Tracking waste, Armbuster says, has proven to be the most challenging aspect of implementation because it means properly training their 460,000-member workforce to become more aware of where waste occurs. Zero Hunger | Zero Waste is now part of new hire orientation and regular training.

Also important, she adds, is customer engagement, promoting awareness through offering waste reduction tips, information about the labeling system and discounts on aesthetically imperfect food. For example, shoppers will find slightly bruised fruit placed on discount stands for a fraction of the original cost.

“Our customers love this program,” Armbruster says. “They’re able to get things cheaper, which helps them fit it into their budget, and it’s kind of a fun game for them to play to see what’s there each and every day. We’re always replenishing that stock.”

A history of helping out

Armbruster says that, since its founding when Bernard Kroger would hand bread out to hurricane victims, the company has been dedicated to reducing hunger. But recently, they started to recognize the role their own practices played.

“We realized we couldn’t be a company committed to ending hunger if we were a company that was throwing food away,” she said. “So, we decided to do everything we could and use all of our resources and power to stop food waste. And it’s been incredibly successful.”

That’s not to say that Greenfield wouldn’t still find quality product in a Kroger dumpster. 
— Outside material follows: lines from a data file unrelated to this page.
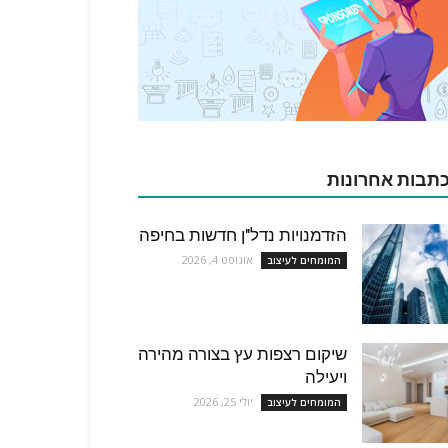
תבות אחרונות
הזדמנויות נדל"ן חדשות בחיפה
אוגוסט 4, 2026
המומחים לעיצוב
שיקום רצפות עץ בצורה מהירה
ויעילה
יולי 25, 2026
המומחים לעיצוב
“It’s a journey,” Armbruster says. “You’ll see that reflected in the fact that we only estimate we’re capturing 40 percent of the food waste in our stores and the rest still ends up in landfill. But I would say you definitely would see a much different assortment in there now than you would have three years ago or even one to two years ago.”

Neff says the efforts do appear to be a good start, but she argues there is a need for better research-supported public policies, particularly ones that focus on incentivizing people at each level to buy less of what they won’t consume, thereby reducing how many resources are spent on the food in the first place.

“If people just start composting more, they might think they’ve done enough and may not necessarily put effort into prevention in the first place,” she says. “Waste bans or changing the cost of discarding will motivate people through the supply chain to think of ways to reduce the amount that they discard.” 

According to Armbruster, the company is open to “opportunities to partner with leaders who want to make legislation but we’re moving forward either way and I think we’re making a big headway on our own.”